_TASK ITEM:_ Among the entries below, only the lines from the one with "D.ROOM Diningroom" through the one with "رَجائِكَ أَمَلِي. إِلهِي،" are wanted, reproduced exactly. Pictures are not wanted.

_SOURCE DATA:_
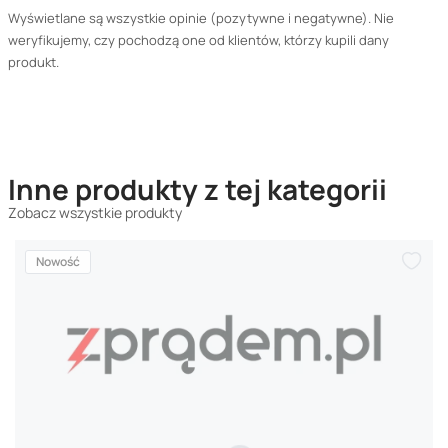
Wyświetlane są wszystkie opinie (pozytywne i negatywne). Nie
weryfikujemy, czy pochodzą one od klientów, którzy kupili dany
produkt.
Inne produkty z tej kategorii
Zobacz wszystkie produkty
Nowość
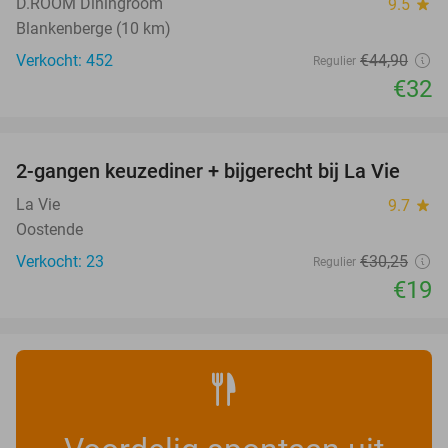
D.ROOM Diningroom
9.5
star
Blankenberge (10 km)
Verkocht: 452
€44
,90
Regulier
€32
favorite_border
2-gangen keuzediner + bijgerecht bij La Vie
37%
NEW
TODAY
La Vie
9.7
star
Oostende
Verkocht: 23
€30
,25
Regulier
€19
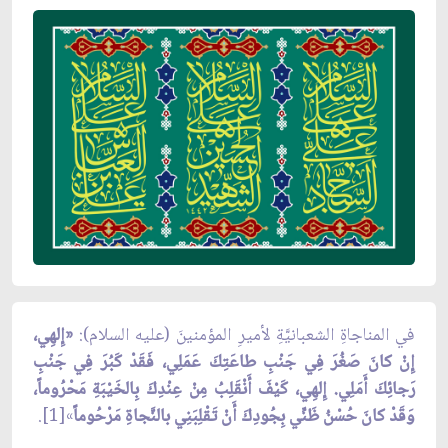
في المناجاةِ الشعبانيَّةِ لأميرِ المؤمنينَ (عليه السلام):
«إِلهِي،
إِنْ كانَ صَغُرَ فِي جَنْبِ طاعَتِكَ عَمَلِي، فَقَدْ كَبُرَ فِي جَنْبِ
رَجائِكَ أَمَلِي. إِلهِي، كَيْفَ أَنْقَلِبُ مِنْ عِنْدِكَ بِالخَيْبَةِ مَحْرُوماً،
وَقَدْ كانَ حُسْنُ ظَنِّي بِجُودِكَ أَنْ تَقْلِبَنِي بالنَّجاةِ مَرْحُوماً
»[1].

...

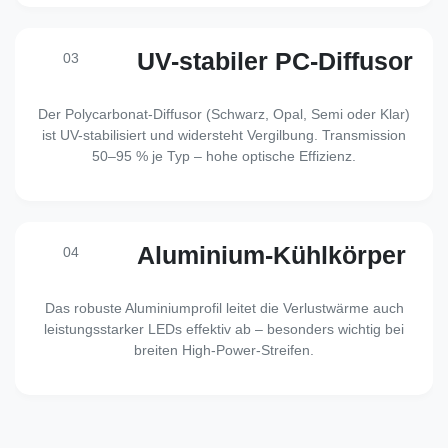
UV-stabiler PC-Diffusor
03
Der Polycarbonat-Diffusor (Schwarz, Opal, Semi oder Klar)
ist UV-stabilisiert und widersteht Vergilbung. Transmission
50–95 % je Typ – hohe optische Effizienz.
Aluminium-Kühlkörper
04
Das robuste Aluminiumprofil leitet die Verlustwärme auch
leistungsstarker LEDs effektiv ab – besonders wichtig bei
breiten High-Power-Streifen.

_RESULT BELOW:_
D.ROOM Diningroom
9.5
star
Blankenberge (10 km)
Verkocht: 452
€44
,90
Regulier
€32
favorite_border
2-gangen keuzediner + bijgerecht bij La Vie
37%
NEW
TODAY
La Vie
9.7
star
Oostende
Verkocht: 23
€30
,25
Regulier
€19
في المناجاةِ الشعبانيَّةِ لأميرِ المؤمنينَ (عليه السلام):
«إِلهِي،
إِنْ كانَ صَغُرَ فِي جَنْبِ طاعَتِكَ عَمَلِي، فَقَدْ كَبُرَ فِي جَنْبِ
رَجائِكَ أَمَلِي. إِلهِي، كَيْفَ أَنْقَلِبُ مِنْ عِنْدِكَ بِالخَيْبَةِ مَحْرُوماً،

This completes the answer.